___ GIVEN INFORMATION

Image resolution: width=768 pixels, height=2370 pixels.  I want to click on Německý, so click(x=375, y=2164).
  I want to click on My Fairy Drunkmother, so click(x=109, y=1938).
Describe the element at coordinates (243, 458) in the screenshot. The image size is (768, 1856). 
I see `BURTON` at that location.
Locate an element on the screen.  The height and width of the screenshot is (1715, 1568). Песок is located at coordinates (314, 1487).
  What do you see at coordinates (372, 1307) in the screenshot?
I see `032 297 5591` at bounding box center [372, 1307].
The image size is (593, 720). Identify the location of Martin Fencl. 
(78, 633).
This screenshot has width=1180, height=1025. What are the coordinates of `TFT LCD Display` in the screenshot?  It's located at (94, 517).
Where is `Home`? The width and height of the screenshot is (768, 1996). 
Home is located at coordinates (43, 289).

______

**EXERCISE GOAL**
Only the stretch of lines that begins with the one holding "is (768, 1996)." and ends with the last line above belongs in the answer; please write it out exactly.

**ANSWER SPACE**
Where is `Home`? The width and height of the screenshot is (768, 1996). 
Home is located at coordinates (43, 289).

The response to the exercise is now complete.